This my first fan fic, so please be nice to me about it. It is based loosely on the character I play in Dungeons and Dragons. This is an idea I have had for a while, although at this point, I don't quite know where it is going. The end is still not clear to me, but as with all my writing, it will come to me.
Disclaimer; I do not own D&D. I only own the characters in this story.
A Bard's Tale
Chapter one. The storm
Blazewind ducked quickly into the run down old tavern, and let the rickety old door close with a squeak behind her. She looked around the shabby, dimly let place at the wooden tables scattered around the room, most of them all occupied by people of differant races, and at the bar along the back, with a tall man behind it. She took an empty table near the bar and set her things on the floor, using her hands to force the rainwater from her red hair. Her two long braids were flat from the rain, and her bright colored clothes were soaked. She took off her green cloak and hung it over a chair, hoping that it might at least begin to dry, before she put it on again.
"I see you were caught in the rain mylady," said the bartender, looking up from the bar. Blazewind nooded.
"I suppose you will be needing a drink," the bartender said next.
"Yes, I would like a drink. Perhaps some domestic beer."
The man walked away, and soon returned with her glass, which he placed on the table. "Colorful clothing you have there," he commented. "You are a traveling bard?" Blazewind nodded, and the man went on. "Perhapes you would care to entertain my wet patrons until they dare to venture back out into this weather. I would bet that you could earn a good bit from this crowd for your trouble."
"I will be happy to sing a few ballads, and play a few songs," Blazewind said, as she sipped her drink. She was greatly surprised that this man was asking her to play in his tavern. She could recall so many times of having to practacally beg for the right to earn her living in so many of these little towns and villages. "I don't think I am going very far tonight. Is there an inn in the village that might have a room for me for the night. A place to sleep and wait out the storm?" Thunder banged in the distance, and Blazewind jumped to her feet with fright.

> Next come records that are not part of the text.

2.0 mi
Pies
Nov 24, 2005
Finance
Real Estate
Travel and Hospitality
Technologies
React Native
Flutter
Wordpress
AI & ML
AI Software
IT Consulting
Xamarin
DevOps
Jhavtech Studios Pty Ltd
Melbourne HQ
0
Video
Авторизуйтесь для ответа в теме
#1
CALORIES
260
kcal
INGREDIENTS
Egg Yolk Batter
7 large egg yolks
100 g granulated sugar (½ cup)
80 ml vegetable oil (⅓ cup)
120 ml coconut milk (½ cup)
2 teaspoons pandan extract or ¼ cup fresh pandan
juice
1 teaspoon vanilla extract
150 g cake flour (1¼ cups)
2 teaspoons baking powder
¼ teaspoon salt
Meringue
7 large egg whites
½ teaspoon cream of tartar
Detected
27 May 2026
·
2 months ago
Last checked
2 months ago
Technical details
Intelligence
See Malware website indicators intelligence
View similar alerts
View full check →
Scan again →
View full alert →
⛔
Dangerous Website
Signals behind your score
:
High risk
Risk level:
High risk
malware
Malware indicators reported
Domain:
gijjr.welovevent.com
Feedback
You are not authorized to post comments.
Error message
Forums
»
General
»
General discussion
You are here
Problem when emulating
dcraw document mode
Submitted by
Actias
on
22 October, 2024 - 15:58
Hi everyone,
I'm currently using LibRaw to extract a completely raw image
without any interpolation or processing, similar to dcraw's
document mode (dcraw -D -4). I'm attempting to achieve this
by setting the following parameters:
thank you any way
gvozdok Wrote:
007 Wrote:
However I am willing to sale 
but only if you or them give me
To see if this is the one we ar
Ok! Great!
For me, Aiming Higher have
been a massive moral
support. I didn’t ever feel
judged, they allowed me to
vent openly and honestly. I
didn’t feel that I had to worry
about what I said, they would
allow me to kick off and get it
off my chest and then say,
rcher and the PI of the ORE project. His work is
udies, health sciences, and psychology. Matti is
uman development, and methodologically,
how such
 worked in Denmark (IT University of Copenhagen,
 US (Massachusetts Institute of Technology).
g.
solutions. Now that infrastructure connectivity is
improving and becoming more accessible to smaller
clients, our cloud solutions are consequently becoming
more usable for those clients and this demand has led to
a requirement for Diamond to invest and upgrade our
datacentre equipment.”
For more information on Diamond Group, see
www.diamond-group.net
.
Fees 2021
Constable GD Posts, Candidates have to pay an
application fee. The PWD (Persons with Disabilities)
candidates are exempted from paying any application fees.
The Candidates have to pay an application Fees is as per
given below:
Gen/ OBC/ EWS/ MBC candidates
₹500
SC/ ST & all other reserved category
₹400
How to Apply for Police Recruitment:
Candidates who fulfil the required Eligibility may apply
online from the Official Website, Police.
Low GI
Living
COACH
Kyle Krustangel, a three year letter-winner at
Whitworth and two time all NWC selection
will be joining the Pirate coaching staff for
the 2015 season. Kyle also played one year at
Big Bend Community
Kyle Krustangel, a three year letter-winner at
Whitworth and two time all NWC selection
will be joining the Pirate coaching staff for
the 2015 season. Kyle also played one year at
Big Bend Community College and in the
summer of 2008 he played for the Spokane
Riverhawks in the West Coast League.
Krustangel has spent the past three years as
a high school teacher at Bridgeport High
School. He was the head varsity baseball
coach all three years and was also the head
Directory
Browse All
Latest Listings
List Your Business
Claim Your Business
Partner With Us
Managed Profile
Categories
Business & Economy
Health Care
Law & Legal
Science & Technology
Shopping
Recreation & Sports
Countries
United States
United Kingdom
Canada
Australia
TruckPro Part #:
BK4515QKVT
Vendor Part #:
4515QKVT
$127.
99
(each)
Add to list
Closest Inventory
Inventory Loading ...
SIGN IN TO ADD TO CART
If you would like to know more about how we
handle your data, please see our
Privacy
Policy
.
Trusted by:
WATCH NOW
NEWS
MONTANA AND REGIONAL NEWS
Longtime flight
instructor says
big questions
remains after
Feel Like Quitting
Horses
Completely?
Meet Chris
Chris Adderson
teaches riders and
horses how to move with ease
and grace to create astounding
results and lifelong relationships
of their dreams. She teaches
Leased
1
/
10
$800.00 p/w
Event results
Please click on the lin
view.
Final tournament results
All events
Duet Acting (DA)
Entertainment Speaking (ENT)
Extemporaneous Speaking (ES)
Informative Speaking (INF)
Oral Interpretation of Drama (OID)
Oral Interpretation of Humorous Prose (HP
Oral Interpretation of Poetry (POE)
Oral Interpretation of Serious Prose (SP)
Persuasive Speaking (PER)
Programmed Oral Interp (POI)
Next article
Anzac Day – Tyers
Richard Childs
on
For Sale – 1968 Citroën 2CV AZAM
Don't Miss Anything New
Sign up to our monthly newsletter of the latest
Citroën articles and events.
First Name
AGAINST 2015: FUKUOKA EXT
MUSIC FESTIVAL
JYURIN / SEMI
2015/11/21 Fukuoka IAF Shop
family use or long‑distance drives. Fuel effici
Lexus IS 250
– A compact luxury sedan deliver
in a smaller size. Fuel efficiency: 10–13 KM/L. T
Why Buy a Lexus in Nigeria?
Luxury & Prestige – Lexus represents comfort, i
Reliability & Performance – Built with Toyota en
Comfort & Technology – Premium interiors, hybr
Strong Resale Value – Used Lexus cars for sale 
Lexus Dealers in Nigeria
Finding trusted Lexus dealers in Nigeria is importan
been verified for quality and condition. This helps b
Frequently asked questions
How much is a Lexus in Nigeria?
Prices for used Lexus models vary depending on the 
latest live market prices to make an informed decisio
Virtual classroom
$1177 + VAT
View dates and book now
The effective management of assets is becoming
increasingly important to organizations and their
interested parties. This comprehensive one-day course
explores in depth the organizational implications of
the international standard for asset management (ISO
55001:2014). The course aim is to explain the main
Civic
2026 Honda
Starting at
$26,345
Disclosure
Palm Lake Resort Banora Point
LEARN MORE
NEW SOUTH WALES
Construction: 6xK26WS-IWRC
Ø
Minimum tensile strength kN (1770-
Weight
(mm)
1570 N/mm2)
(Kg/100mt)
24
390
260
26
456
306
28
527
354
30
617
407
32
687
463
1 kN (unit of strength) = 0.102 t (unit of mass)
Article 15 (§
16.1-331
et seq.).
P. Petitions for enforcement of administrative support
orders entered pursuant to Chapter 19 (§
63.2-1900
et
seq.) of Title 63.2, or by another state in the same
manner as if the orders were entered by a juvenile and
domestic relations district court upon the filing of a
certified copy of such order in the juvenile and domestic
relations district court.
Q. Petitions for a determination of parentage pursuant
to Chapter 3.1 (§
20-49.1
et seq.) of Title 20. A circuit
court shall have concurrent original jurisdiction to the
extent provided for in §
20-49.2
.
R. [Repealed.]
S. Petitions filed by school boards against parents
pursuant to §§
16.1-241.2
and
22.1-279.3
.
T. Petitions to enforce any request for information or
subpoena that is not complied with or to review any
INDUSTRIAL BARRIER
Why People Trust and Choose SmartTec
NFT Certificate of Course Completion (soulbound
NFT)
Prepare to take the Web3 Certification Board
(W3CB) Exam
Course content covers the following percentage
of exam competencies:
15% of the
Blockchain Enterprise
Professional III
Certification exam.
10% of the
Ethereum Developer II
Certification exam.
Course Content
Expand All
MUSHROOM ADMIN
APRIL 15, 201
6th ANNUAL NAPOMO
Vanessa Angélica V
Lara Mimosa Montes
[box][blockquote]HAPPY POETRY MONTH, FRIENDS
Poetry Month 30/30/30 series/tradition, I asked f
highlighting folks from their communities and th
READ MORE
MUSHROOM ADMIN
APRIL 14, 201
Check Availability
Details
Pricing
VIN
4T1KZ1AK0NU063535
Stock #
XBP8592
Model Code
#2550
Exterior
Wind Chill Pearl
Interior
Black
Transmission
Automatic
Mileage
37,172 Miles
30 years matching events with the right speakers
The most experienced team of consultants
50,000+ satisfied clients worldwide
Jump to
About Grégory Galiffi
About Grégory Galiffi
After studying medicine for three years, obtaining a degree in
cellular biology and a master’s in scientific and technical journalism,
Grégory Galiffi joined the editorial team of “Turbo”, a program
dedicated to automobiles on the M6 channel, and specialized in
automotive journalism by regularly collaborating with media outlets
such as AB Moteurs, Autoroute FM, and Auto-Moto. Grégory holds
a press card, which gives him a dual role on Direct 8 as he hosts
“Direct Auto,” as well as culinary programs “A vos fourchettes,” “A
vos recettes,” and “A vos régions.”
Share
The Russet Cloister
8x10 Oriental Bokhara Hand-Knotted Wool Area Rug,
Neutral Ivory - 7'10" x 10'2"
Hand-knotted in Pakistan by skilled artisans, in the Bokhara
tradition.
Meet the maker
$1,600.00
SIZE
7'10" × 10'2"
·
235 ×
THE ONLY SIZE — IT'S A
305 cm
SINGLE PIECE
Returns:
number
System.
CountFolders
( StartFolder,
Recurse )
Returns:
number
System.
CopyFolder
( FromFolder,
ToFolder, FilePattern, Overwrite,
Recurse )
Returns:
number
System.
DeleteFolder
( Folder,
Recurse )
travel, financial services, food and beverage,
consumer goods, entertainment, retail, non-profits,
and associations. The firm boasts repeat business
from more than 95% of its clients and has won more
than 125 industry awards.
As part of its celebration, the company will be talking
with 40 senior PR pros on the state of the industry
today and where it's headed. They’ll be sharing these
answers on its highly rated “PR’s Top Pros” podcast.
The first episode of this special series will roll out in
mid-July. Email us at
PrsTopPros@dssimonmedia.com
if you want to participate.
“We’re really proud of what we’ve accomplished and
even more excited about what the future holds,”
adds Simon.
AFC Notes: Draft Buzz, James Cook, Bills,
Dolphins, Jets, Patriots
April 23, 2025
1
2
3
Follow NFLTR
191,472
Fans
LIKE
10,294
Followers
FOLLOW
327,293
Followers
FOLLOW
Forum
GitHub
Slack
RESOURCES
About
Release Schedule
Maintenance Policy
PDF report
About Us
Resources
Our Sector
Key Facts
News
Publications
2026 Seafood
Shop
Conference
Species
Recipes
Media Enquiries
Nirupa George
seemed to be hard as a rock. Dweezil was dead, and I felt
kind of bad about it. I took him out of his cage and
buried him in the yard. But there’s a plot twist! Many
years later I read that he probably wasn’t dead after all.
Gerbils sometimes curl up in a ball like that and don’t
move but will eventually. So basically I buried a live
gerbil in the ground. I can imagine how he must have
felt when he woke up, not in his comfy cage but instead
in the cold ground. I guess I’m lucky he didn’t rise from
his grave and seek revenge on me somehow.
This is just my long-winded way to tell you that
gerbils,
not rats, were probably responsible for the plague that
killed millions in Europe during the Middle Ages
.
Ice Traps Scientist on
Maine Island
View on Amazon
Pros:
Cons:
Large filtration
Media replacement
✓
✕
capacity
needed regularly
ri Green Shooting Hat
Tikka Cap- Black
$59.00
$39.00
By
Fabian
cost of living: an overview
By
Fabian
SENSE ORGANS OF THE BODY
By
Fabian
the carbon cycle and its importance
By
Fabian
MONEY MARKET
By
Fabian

In the corner, two small halfling men, who were both under four feet tall, and both louding acting out a story they were telling to their very small female table mate, laughed at the young performer's nerves.
"You think yourself to be roadworthy and yet you can't even handle a little thunder" one said, putting his drink down with a loud bang. His companions laughed.
"She might be fine on the road," said the other tiny little man, "that is untill the rain begins."
Blazewind felt that she could easily give both of the men a piece of her mind. She reached for the sowrd that she wore at her waist, and thought of shaking them up a little. The nerve of such little people to laugh at an angry traveler. She changed her mind about doing something like that and instead thought of a song to sing for the people. She knew in her heart that she was a performer, not a fighter. Besides, those men were so tiny.
"I was not afraid," said blurted out to the men, as she finished her drink. "It just caught me by surprise." She would not give them the satisfaction of knowing that she had been jumpy in thounder storms since she was a little girl.
"About that inn, my good man," she said looking back to the bartender. He gave her the directions to a small local inn, and refilled her glass. She nodded her thanks as he clapped his hands together, trying to get the attention of the crowd.
"If you would give this pretty young lady bard some of your attention, she has agreed to sing, and play for us all tonight." The crowd of mostly drunk man, and a few woman, half of them in fighters armor, clapped their hands, and cheered noisilly.
Blazewind took her wooden panflute from her bag, and began to play. The two noisy halflings had finally stopped their disruptive behaviour, and no one else made much sound either. She played untill half the crowd was gone, and the rest looked ready to depart from the place.
"I must go to the inn to sleep right away, and be back out on the open road tomorrow," she said, "but I will sing one last song before I do. This was written for me six years ago by a man who knew I would sing it the way he told me that he heard it in his head. He was the one who taught me the ways of the road, and most everything else I know. The name of the song is 'The Ballad of Freedom.'" The crowd sat, staring at her in great attention as she sang fer final song of the night, and at the end, even the disruptive halflings clapped their tiny hands together as they got up to leave.
Blazewind could still hear the rain pouring down from the heavens in huge droplets, as she sat up in her bed, unable to sleep. The thunder was worse now than ever, and she shook her head in disbelief at herself, for still feeling so afraid of it. It was after all only the weather, and could not hurt her. But still, she was afraid. The day shew had seen both of her parents bodies, laying dead in the doorway to their old home, it had been in the middle of a thunderstorm. No wonder she was afraid of it, with a memory like that still freash in her mind after nearly twelve years. She played her panflute for awhile, thinking that there was never any harm in more practice. She began to play the ballad of freedom and as she did, she began to think back to the man who had written it for her.
"No one in the whole land will ever play, or sing this as well as you," Jamis StormyBrooke had said years ago, as he taught her the melody. She could now recall his bright, playfull smile, which reached nearly to his pointed ears. She recalled with a start that it had indeed been five years since she had last seen him alive, and as she went back to her song, she once again swore to agenge his death.